As a member of a Peoples Health Medicare health plan, you are our priority. Our commitment is to take care of your health. This means much more than ensuring you have access to healthcare providers. It’s about providing you with the resources and tools you need to manage and maintain a healthy lifestyle. Use the links on the left-hand side of this page to learn more about common topics. We also regularly update this page with important plan or general information that may affect you as a Peoples Health plan member.

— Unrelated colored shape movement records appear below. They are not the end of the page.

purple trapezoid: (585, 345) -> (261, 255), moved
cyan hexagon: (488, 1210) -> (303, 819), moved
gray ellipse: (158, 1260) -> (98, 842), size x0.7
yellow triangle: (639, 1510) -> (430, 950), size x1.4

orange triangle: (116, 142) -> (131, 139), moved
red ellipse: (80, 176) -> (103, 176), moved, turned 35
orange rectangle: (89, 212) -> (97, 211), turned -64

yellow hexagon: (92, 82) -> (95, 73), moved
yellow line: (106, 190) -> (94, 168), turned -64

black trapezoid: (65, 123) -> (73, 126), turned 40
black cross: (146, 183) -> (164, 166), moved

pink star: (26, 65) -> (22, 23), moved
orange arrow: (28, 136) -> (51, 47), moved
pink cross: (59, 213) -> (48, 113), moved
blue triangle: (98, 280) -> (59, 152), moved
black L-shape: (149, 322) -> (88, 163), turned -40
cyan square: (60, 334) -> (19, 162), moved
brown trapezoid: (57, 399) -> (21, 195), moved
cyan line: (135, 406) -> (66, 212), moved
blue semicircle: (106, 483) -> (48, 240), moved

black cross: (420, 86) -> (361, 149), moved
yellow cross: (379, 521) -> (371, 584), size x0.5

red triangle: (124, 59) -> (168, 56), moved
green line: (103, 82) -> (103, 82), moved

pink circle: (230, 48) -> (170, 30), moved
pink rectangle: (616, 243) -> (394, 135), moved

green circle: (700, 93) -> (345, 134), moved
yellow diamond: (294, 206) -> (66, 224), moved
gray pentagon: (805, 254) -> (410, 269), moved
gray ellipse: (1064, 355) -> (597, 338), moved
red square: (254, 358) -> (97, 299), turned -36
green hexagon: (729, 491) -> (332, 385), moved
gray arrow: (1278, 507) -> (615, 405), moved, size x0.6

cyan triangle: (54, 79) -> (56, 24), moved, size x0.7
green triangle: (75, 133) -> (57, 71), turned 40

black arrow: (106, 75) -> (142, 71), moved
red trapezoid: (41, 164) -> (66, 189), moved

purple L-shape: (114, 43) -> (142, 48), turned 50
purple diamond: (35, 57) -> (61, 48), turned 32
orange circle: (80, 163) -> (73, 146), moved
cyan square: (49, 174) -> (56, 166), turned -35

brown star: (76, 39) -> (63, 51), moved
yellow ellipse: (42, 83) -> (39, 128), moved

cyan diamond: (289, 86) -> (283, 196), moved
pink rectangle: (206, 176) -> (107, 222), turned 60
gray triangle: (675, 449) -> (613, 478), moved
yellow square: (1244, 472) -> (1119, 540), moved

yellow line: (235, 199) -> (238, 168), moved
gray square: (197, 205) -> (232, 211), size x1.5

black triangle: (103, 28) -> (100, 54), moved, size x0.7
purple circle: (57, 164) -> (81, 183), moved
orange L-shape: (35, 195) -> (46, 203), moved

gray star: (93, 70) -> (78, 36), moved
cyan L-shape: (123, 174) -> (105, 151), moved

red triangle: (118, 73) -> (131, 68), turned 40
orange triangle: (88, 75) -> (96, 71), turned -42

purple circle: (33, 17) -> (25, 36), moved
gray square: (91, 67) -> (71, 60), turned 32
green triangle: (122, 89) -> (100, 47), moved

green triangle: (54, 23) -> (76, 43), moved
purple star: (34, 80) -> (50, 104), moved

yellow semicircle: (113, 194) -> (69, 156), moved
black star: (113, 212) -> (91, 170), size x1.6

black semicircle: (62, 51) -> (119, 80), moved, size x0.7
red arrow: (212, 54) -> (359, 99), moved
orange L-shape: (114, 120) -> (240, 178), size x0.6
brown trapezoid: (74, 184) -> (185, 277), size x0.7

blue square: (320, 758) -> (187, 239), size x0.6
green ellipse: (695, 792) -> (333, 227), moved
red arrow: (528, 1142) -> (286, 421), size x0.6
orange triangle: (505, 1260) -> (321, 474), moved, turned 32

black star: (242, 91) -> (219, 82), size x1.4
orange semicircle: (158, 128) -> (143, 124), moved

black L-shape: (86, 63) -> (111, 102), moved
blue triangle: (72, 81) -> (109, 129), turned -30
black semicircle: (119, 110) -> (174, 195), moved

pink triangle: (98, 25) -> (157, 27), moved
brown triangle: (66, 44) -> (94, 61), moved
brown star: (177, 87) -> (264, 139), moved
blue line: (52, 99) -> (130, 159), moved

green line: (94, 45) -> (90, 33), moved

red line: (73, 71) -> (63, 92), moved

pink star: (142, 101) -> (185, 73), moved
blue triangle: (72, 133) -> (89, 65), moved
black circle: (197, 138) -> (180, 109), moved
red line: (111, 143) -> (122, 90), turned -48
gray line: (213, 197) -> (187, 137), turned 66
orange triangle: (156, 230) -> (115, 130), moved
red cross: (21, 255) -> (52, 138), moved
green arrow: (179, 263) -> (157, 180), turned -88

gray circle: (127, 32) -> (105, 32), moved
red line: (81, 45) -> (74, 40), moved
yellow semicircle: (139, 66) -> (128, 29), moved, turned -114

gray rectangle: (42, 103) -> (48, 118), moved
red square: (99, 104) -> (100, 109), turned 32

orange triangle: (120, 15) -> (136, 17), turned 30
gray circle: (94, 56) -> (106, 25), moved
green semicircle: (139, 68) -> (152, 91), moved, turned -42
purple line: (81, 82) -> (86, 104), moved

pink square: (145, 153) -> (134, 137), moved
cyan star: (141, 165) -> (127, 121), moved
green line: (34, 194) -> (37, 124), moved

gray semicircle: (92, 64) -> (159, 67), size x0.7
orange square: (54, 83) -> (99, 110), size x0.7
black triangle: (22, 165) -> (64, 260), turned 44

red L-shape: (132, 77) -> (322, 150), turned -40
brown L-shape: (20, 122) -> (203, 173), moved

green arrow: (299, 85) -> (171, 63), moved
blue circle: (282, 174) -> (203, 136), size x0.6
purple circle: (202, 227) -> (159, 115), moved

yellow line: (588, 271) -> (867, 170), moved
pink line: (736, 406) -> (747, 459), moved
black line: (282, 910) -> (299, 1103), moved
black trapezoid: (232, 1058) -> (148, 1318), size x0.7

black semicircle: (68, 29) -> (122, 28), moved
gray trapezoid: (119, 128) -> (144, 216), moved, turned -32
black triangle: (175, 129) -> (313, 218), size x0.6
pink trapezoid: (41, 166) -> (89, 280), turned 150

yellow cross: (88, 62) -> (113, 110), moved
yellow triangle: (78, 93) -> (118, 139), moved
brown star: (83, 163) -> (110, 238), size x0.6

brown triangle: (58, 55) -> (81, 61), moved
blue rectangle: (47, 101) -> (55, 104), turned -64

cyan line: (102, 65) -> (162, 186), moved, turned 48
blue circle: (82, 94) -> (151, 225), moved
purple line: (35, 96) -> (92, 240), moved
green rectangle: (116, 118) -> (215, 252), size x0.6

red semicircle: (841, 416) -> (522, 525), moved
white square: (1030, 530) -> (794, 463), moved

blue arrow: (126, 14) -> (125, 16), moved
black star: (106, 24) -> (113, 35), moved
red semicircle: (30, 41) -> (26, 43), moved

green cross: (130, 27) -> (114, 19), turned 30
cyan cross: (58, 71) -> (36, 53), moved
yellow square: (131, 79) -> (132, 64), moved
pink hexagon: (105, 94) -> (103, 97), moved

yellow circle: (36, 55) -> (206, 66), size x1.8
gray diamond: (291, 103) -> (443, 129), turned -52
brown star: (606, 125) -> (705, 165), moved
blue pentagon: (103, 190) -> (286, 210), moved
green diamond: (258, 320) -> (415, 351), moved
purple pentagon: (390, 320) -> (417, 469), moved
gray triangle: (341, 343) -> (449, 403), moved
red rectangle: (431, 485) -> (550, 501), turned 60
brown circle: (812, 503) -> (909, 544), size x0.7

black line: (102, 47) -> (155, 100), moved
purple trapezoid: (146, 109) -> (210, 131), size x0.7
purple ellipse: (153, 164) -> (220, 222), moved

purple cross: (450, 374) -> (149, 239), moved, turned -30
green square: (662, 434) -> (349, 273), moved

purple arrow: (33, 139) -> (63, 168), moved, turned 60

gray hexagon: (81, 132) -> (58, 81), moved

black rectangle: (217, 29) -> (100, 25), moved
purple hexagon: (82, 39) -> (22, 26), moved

Medicare has revised the coverage rules for some healthcare procedures. To be covered, procedures generally must be received through a provider in your plan’s provider network, and some services may require prior authorization from Peoples Health. You can learn more about these coverage changes by calling 1-800-MEDICARE (1-800-633-4227), 24 hours a day, seven days a week. TTY users should call 1-877-486-2048. If you have received any of these treatments on or after the effective dates and would like to seek reimbursement, contact member services.
Supervised Exercise Therapy for Symptomatic Peripheral Artery Disease
On May 25, 2017, Medicare began covering supervised exercise therapy for members when the therapy is referred by a physician. Members with intermittent claudication (leg cramping typically caused by obstruction of the arteries) are eligible when treatment is for symptomatic peripheral artery disease. Up to 36 sessions over a 12-week period are covered if certain conditions are met. A second referral is required for additional sessions.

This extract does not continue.